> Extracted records
* * *
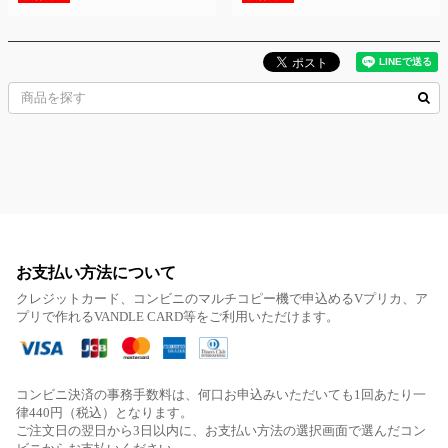
お支払い方法について
クレジットカード、コンビニのマルチコピー機で申込めるVプリカ、ア
プリで作れるVANDLE CARD等をご利用いただけます。
コンビニ決済の事務手数料は、何口お申込みいただいても1回あたり一
律440円（税込）となります。
ご注文日の翌日から3日以内に、お支払い方法の選択画面で選んだコン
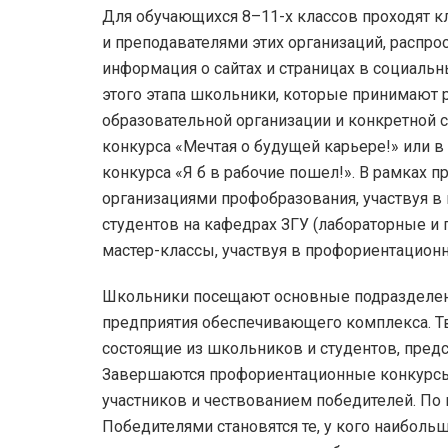
Для обучающихся 8–11-х классов проходят кл
и преподавателями этих организаций, распро
информация о сайтах и страницах в социальн
этого этапа школьники, которые принимают
образовательной организации и конкретной 
конкурса «Мечтая о будущей карьере!» или 
конкурса «Я б в рабочие пошел!». В рамках п
организациями профобразования, участвуя в
студентов на кафедрах ЗГУ (лабораторные и 
мастер-классы, участвуя в профориентационн
Школьники посещают основные подразделени
предприятия обеспечивающего комплекса. Т
состоящие из школьников и студентов, пред
Завершаются профориентационные конкурсы
участников и чествованием победителей. По 
Победителями становятся те, у кого наиболь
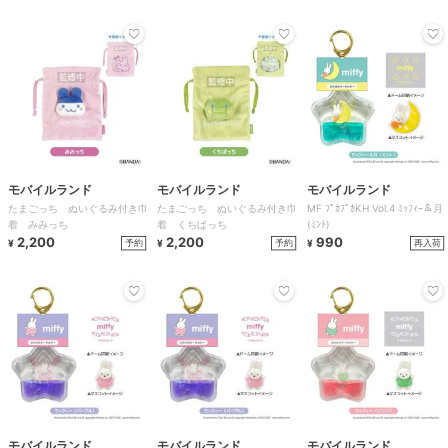
モバイルランド
モバイルランド
モバイルランド
たまごっち ぬいぐるみ付き巾
たまごっち ぬいぐるみ付き巾
MF ﾌﾟｶﾌﾟｶKH Vol.4 ﾐｯﾌｨｰ＆月
着 みみっち
着 くちぱっち
(ﾐﾝﾄ)
2,200
2,200
990
予約
予約
再入荷
¥
¥
¥
モバイルランド
モバイルランド
モバイルランド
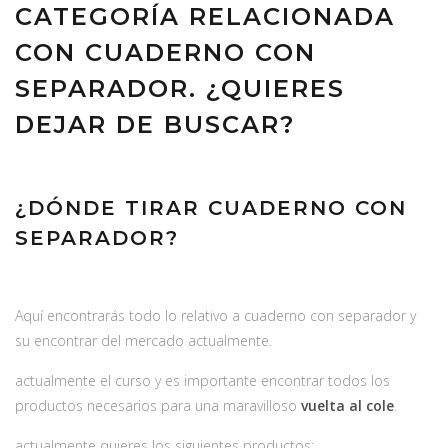
CATEGORÍA RELACIONADA
CON CUADERNO CON
SEPARADOR. ¿QUIERES
DEJAR DE BUSCAR?
¿DÓNDE TIRAR CUADERNO CON
SEPARADOR?
Aquí encontrarás todo lo relativo a cuaderno con separador y
su encontrar del mercado actualmente.
actualmente el curso y es importante encontrar todos los
productos necesarios para una maravilloso
vuelta al cole
.
actualmente quieres los siguientes productos:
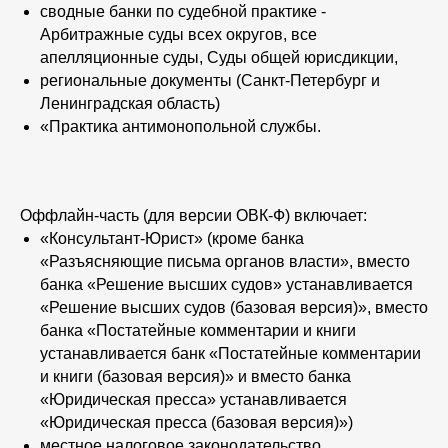
сводные банки по судебной практике -
Арбитражные суды всех округов, все
апелляционные суды, Суды общей юрисдикции,
региональные документы (Санкт-Петербург и
Ленинградская область)
«Практика антимонопольной службы.
Оффлайн-часть (для версии ОВК-Ф) включает:
«Консультант-Юрист» (кроме банка
«Разъясняющие письма органов власти», вместо
банка «Решение высших судов» устанавливается
«Решение высших судов (базовая версия)», вместо
банка «Постатейные комментарии и книги
устанавливается банк «Постатейные комментарии
и книги (базовая версия)» и вместо банка
«Юридическая пресса» устанавливается
«Юридическая пресса (базовая версия)»)
местное налоговое законодательство.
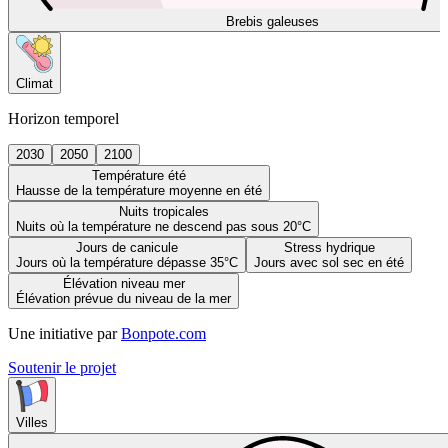
Brebis galeuses
Climat
Horizon temporel
2030
2050
2100
Température été
Hausse de la température moyenne en été
Nuits tropicales
Nuits où la température ne descend pas sous 20°C
Jours de canicule
Stress hydrique
Jours où la température dépasse 35°C
Jours avec sol sec en été
Élévation niveau mer
Élévation prévue du niveau de la mer
Une initiative par
Bonpote.com
Soutenir le projet
Villes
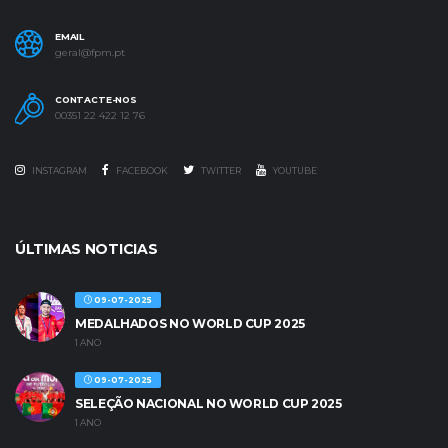
EMAIL
geral@fpm.pt
CONTACTE-NOS
00351 22 422 12 76
INSTAGRAM
FACEBOOK
TWITTER
YOUTUBE
ÚLTIMAS NOTICIAS
09-07-2025
MEDALHADOS NO WORLD CUP 2025
1 ANO
09-07-2025
SELEÇÃO NACIONAL NO WORLD CUP 2025
1 ANO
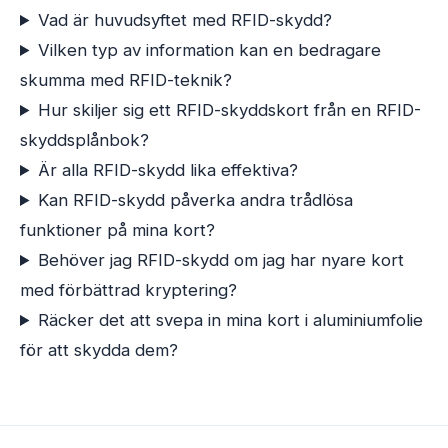
Vad är huvudsyftet med RFID-skydd?
Vilken typ av information kan en bedragare
skumma med RFID-teknik?
Hur skiljer sig ett RFID-skyddskort från en RFID-
skyddsplånbok?
Är alla RFID-skydd lika effektiva?
Kan RFID-skydd påverka andra trådlösa
funktioner på mina kort?
Behöver jag RFID-skydd om jag har nyare kort
med förbättrad kryptering?
Räcker det att svepa in mina kort i aluminiumfolie
för att skydda dem?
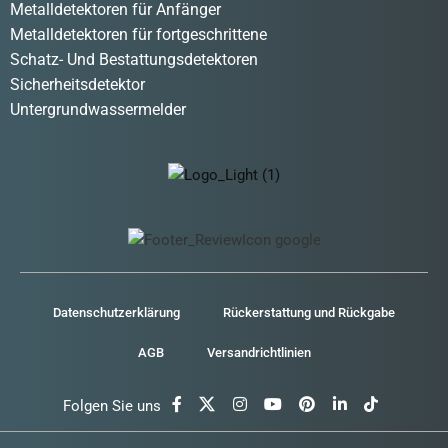
Metalldetektoren für Anfänger
Metalldetektoren für fortgeschrittene
Schatz- Und Bestattungsdetektoren
Sicherheitsdetektor
Untergrundwassermelder
Datenschutzerklärung
Rückerstattung und Rückgabe
AGB
Versandrichtlinien
Folgen Sie uns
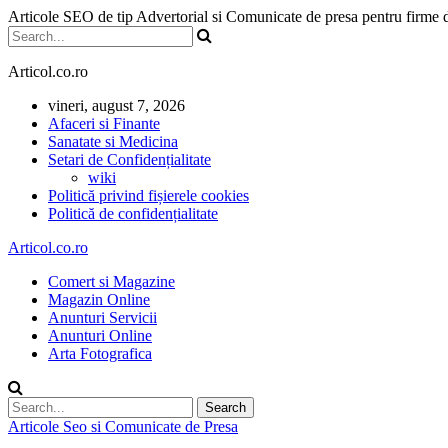
Articole SEO de tip Advertorial si Comunicate de presa pentru firme
Articol.co.ro
vineri, august 7, 2026
Afaceri si Finante
Sanatate si Medicina
Setari de Confidențialitate
wiki
Politică privind fișierele cookies
Politică de confidențialitate
Articol.co.ro
Comert si Magazine
Magazin Online
Anunturi Servicii
Anunturi Online
Arta Fotografica
Articole Seo si Comunicate de Presa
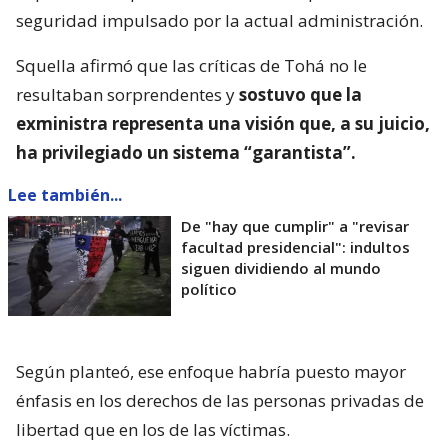
seguridad impulsado por la actual administración.
Squella afirmó que las críticas de Tohá no le
resultaban sorprendentes y
sostuvo que la
exministra representa una visión que, a su juicio,
ha privilegiado un sistema “garantista”.
Lee también...
De "hay que cumplir" a "revisar
facultad presidencial": indultos
siguen dividiendo al mundo
político
Según planteó, ese enfoque habría puesto mayor
énfasis en los derechos de las personas privadas de
libertad que en los de las víctimas.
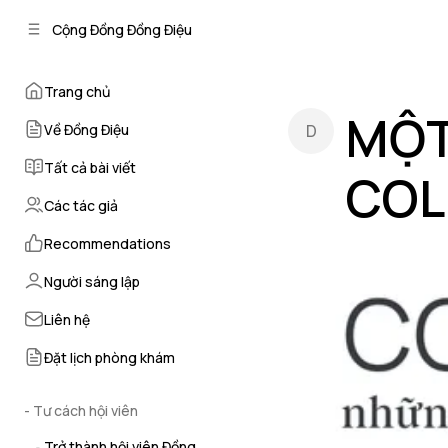
C
S
Cộng Đồng Đồng Điệu
o
i
d
n
e
t
Trang chủ
b
e
MỘT
n
a
Về Đồng Điệu
r
t
Tất cả bài viết
COL
Các tác giả
by
Dược Sĩ Thu
Recommendations
Người sáng lập
Liên hệ
Đặt lịch phòng khám
- Tư cách hội viên
Trở thành hội viên Đồng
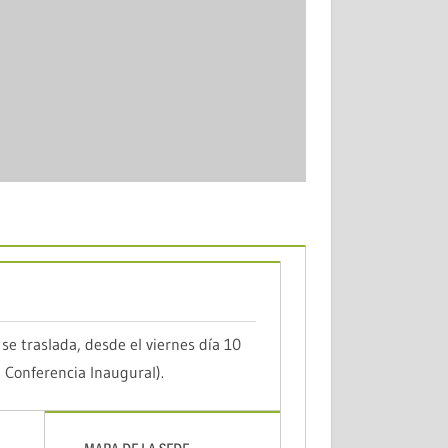
se traslada, desde el viernes día 10
Conferencia Inaugural).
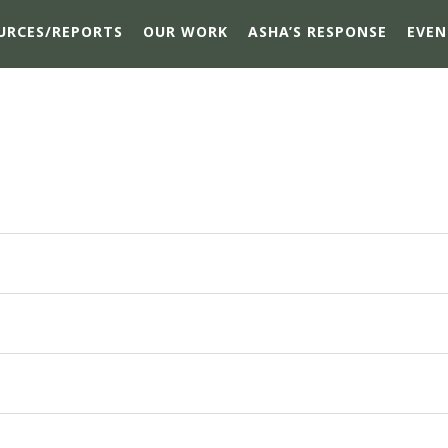
URCES/REPORTS
OUR WORK
ASHA’S RESPONSE
EVEN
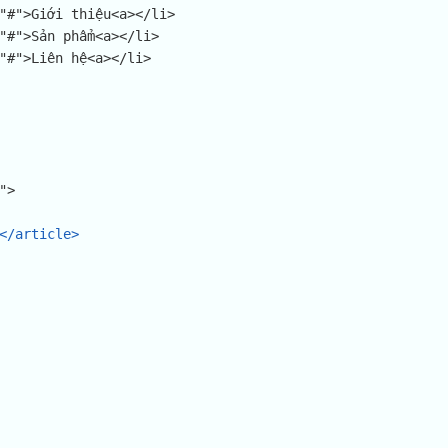
</article>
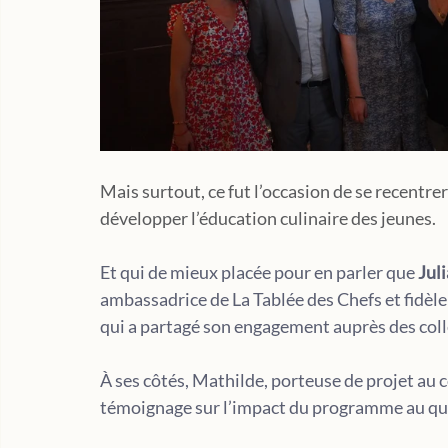
Mais surtout, ce fut l’occasion de se recentrer
développer l’éducation culinaire des jeunes.
Et
 qui de mieux placée pour en parler que 
Jul
ambassadrice de La Tablée des Chefs et fidè
qui a partagé son engagement auprès des coll
À ses côtés, Mathilde, porteuse de projet au c
témoignage sur l’impact du programme au quo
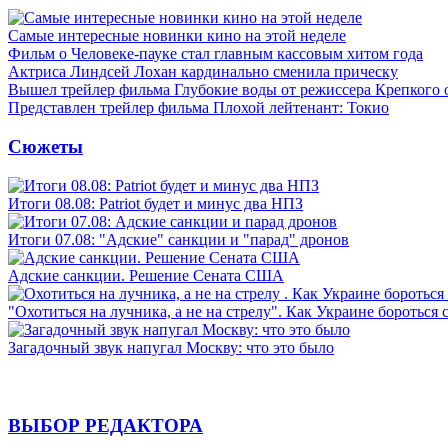
Самые интересные новинки кино на этой неделе
Фильм о Человеке-пауке стал главным кассовым хитом года
Актриса Линдсей Лохан кардинально сменила прическу
Вышел трейлер фильма Глубокие воды от режиссера Крепкого 
Представлен трейлер фильма Плохой лейтенант: Токио
Сюжеты
Итоги 08.08: Patriot будет и минус два НПЗ
Итоги 07.08: "Адские" санкции и "парад" дронов
Адские санкции. Решение Сената США
"Охотиться на лучника, а не на стрелу". Как Украине бороться 
Загадочный звук напугал Москву: что это было
ВЫБОР РЕДАКТОРА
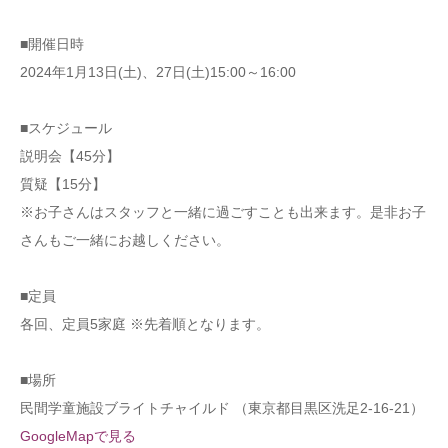
■開催日時
2024年1月13日(土)、27日(土)15:00～16:00
■スケジュール
説明会【45分】
質疑【15分】
※お子さんはスタッフと一緒に過ごすことも出来ます。是非お子
さんもご一緒にお越しください。
■定員
各回、定員5家庭 ※先着順となります。
■場所
民間学童施設ブライトチャイルド （東京都目黒区洗足2-16-21）
GoogleMapで見る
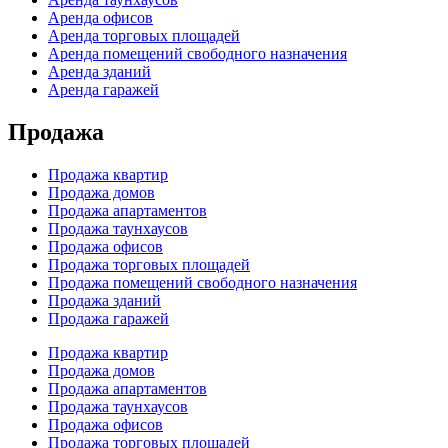
Аренда офисов
Аренда торговых площадей
Аренда помещений свободного назначения
Аренда зданий
Аренда гаражей
Продажа
Продажа квартир
Продажа домов
Продажа апартаментов
Продажа таунхаусов
Продажа офисов
Продажа торговых площадей
Продажа помещений свободного назначения
Продажа зданий
Продажа гаражей
Продажа квартир
Продажа домов
Продажа апартаментов
Продажа таунхаусов
Продажа офисов
Продажа торговых площадей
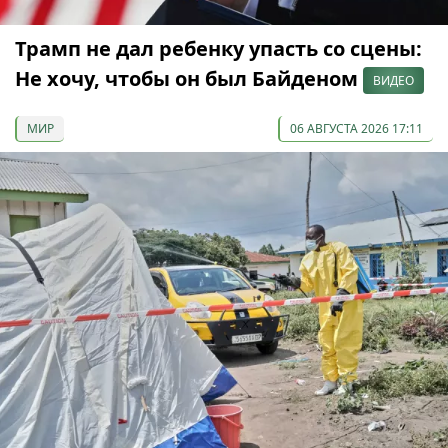
Трамп не дал ребенку упасть со сцены:
Не хочу, чтобы он был Байденом
ВИДЕО
МИР
06 АВГУСТА 2026 17:11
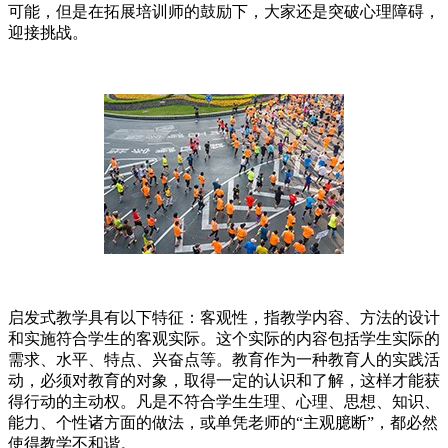
可能，但是在拓展培训师的鼓励下，大家还是突破心理障碍，
迎接挑战。
启发式教学具有以下特征：客观性，指教学内容、方法的设计
和实施符合学生的客观实际。这个实际的内容包括学生实际的
需求、水平、特点、兴奋点等。教育作为一种教育人的实践活
动，必须对教育的对象，取得一定的认识和了解，这样才能获
得行动的主动权。凡是不符合学生生理、心理、思想、知识、
能力、个性诸方面的做法，或单凭老师的“主观臆断”，都必然
使得教学不和谐。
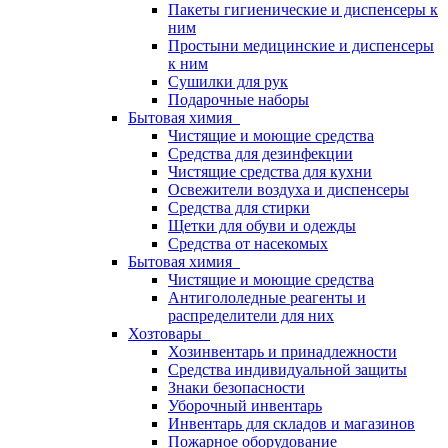
Пакеты гигиенические и диспенсеры к
ним
Простыни медицинские и диспенсеры
к ним
Сушилки для рук
Подарочные наборы
Бытовая химия
Чистящие и моющие средства
Средства для дезинфекции
Чистящие средства для кухни
Освежители воздуха и диспенсеры
Средства для стирки
Щетки для обуви и одежды
Средства от насекомых
Бытовая химия
Чистящие и моющие средства
Антигололедные реагенты и
распределители для них
Хозтовары
Хозинвентарь и принадлежности
Средства индивидуальной защиты
Знаки безопасности
Уборочный инвентарь
Инвентарь для складов и магазинов
Пожарное оборудование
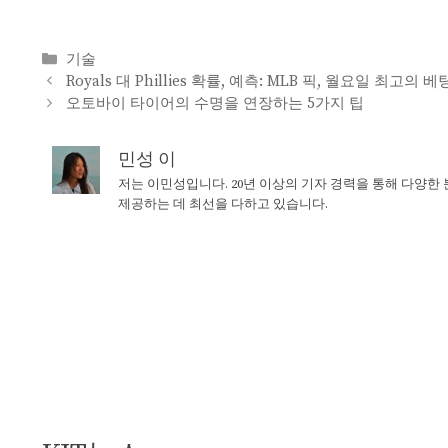
Categories
기술
Royals 대 Phillies 확률, 예측: MLB 픽, 월요일 최고의 베
오토바이 타이어의 수명을 연장하는 5가지 팁
민성 이
저는 이민성입니다. 20년 이상의 기자 경력을 통해 다양한
제공하는 데 최선을 다하고 있습니다.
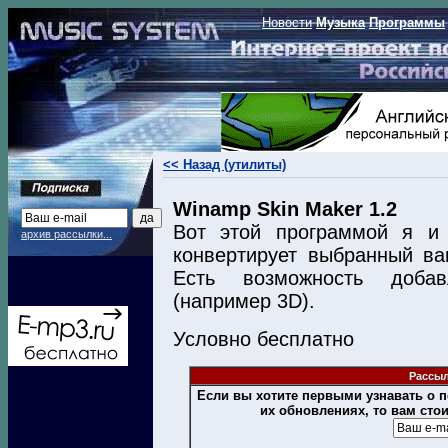
Новости
Музыка
Программы
<< Назад (утилиты)
Winamp Skin Maker 1.2
Вот этой программой я и 
архив рассылки...
конвертирует выбранный в
Есть возможность доба
(например 3D).
Условно бесплатно
Рассыл
Если вы хотите первыми узнавать о
их обновлениях, то вам сто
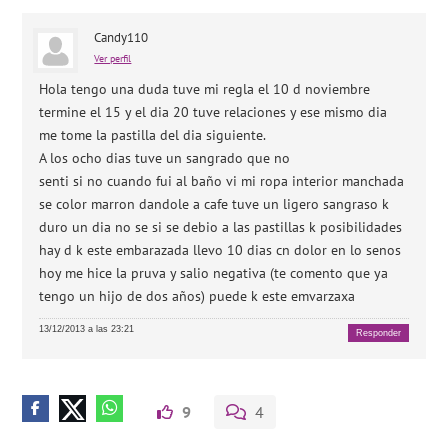
Candy110
Ver perfil
Hola tengo una duda tuve mi regla el 10 d noviembre
termine el 15 y el dia 20 tuve relaciones y ese mismo dia
me tome la pastilla del dia siguiente.
A los ocho dias tuve un sangrado que no
senti si no cuando fui al baño vi mi ropa interior manchada
se color marron dandole a cafe tuve un ligero sangraso k
duro un dia no se si se debio a las pastillas k posibilidades
hay d k este embarazada llevo 10 dias cn dolor en lo senos
hoy me hice la pruva y salio negativa (te comento que ya
tengo un hijo de dos años) puede k este emvarzaxa
13/12/2013 a las 23:21
Responder
9
4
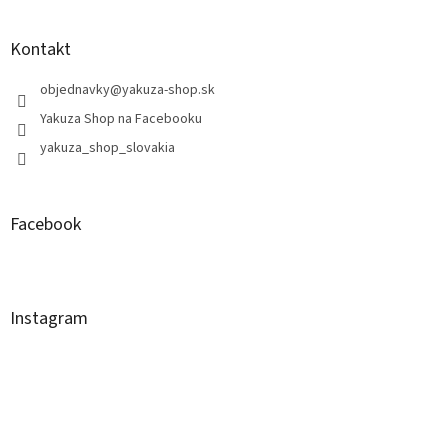
Kontakt
objednavky
@
yakuza-shop.sk
Yakuza Shop na Facebooku
yakuza_shop_slovakia
Facebook
Instagram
* * *
When a line in the data contains the string "вместо", copy that line.

> Written response
«Разъясняющие письма органов власти», вместо
«Решение высших судов (базовая версия)», вместо
и книги (базовая версия)» и вместо банка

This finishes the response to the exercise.